Federal finance and housing regulators today issued a statement to assure lenders they are on the same page when it comes to special purpose credit programs.
The missive from the Federal Reserve, the Federal Deposit Insurance Corporation, the Office of the Comptroller of the Currency, the Consumer Financial Protection Bureau, the Department of Housing and Urban Development, the Department of Justice and the Federal Housing Finance Agency urged creditors to “explore opportunities to develop special purpose credit programs,” as long as they are within the bounds of the Equal Credit Opportunity Act, Regulation B and safe and sound lending practices.
Though regulators have the power to ding lenders for violating fair lending law, none of the agencies can give a special purpose credit program their blessing. Lenders are left to their own devices to design the programs, based on guidelines from the CFPB, and hope they get it right.
“While the agencies do not determine whether a program qualifies for special purpose credit status, creditors with questions about any aspect of ECOA and Regulation B’s special purpose credit provisions may consult their appropriate regulatory agencies,” the agencies wrote.
The interagency statement is the latest effort by regulators to give lenders the all-clear when it comes to special purpose credit programs.
In December 2021, HUD resolved long standing questions about whether special purpose programs would violate the fair housing act.
A year prior, the CFPB, gave directions for how for-profit organizations could implement special purpose credit programs without running afoul of ECOA. The watchdog agency provided clarity for the kind of research and data that go into creating a targeted lending program.
CFPB officials have also since made public statements in support of the programs. Acting Director David Uejio spoke in September 2021 about how special purpose credit programs “serve as an important tool” for mortgage lenders to assist underserved borrowers.
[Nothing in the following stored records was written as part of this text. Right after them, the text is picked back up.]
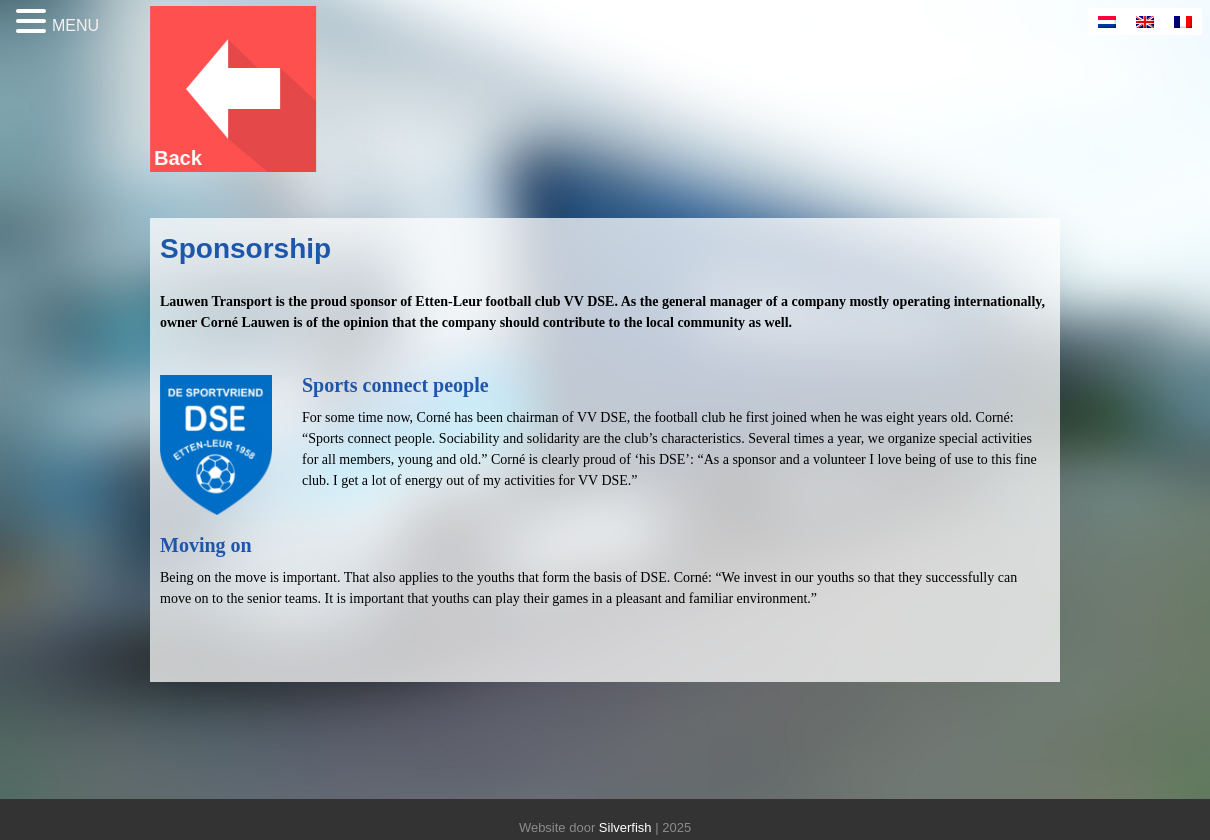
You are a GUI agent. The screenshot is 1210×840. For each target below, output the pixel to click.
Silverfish (625, 827)
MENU (75, 25)
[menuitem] (1107, 21)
Special purpose credit programs, Uejio said, are “also a recognition that government alone cannot solve this problem.”
For the programs to have an impact — as Congress envisioned 45 years ago — regulators need lenders’ buy-in. Yet mortgage lenders are still reluctant to implement the targeted lending programs. The CFPB does not have data on the number and variety of SPCPs currently in existence, an agency spokesperson said.
Mortgage lenders still have reservations about implementing targeted lending programs. That there is no safe harbor for special purpose credit programs is a sticking point, said Andy Arculin, a partner at Blank Rome LLP, who was previously senior counsel in the CFPB’s Office of Regulations.
Lenders are expected to implement the programs, Arculin said, but they then may get examined for compliance, or sued for violating ECOA.
“If the regulators were willing to give someone a decision with a safe harbor behind it, lenders would be much more inclined to develop the programs,” said Arculin. “If you don’t have assurances it’s bulletproof or kosher, it’s a risk.”